* Exercise
Return the listing verbatim, images left out.

* Data supplied
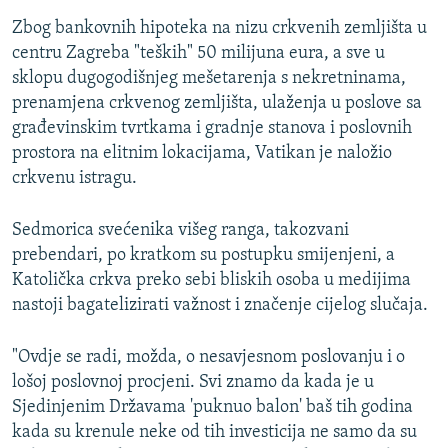
Zbog bankovnih hipoteka na nizu crkvenih zemljišta u
centru Zagreba "teških" 50 milijuna eura, a sve u
sklopu dugogodišnjeg mešetarenja s nekretninama,
prenamjena crkvenog zemljišta, ulaženja u poslove sa
građevinskim tvrtkama i gradnje stanova i poslovnih
prostora na elitnim lokacijama, Vatikan je naložio
crkvenu istragu.
Sedmorica svećenika višeg ranga, takozvani
prebendari, po kratkom su postupku smijenjeni, a
Katolička crkva preko sebi bliskih osoba u medijima
nastoji bagatelizirati važnost i značenje cijelog slučaja.
"Ovdje se radi, možda, o nesavjesnom poslovanju i o
lošoj poslovnoj procjeni. Svi znamo da kada je u
Sjedinjenim Državama 'puknuo balon' baš tih godina
kada su krenule neke od tih investicija ne samo da su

* Solution for this problem
Zbog bankovnih hipoteka na nizu crkvenih zemljišta u
centru Zagreba "teških" 50 milijuna eura, a sve u
sklopu dugogodišnjeg mešetarenja s nekretninama,
prenamjena crkvenog zemljišta, ulaženja u poslove sa
građevinskim tvrtkama i gradnje stanova i poslovnih
prostora na elitnim lokacijama, Vatikan je naložio
crkvenu istragu.
Sedmorica svećenika višeg ranga, takozvani
prebendari, po kratkom su postupku smijenjeni, a
Katolička crkva preko sebi bliskih osoba u medijima
nastoji bagatelizirati važnost i značenje cijelog slučaja.
"Ovdje se radi, možda, o nesavjesnom poslovanju i o
lošoj poslovnoj procjeni. Svi znamo da kada je u
Sjedinjenim Državama 'puknuo balon' baš tih godina
kada su krenule neke od tih investicija ne samo da su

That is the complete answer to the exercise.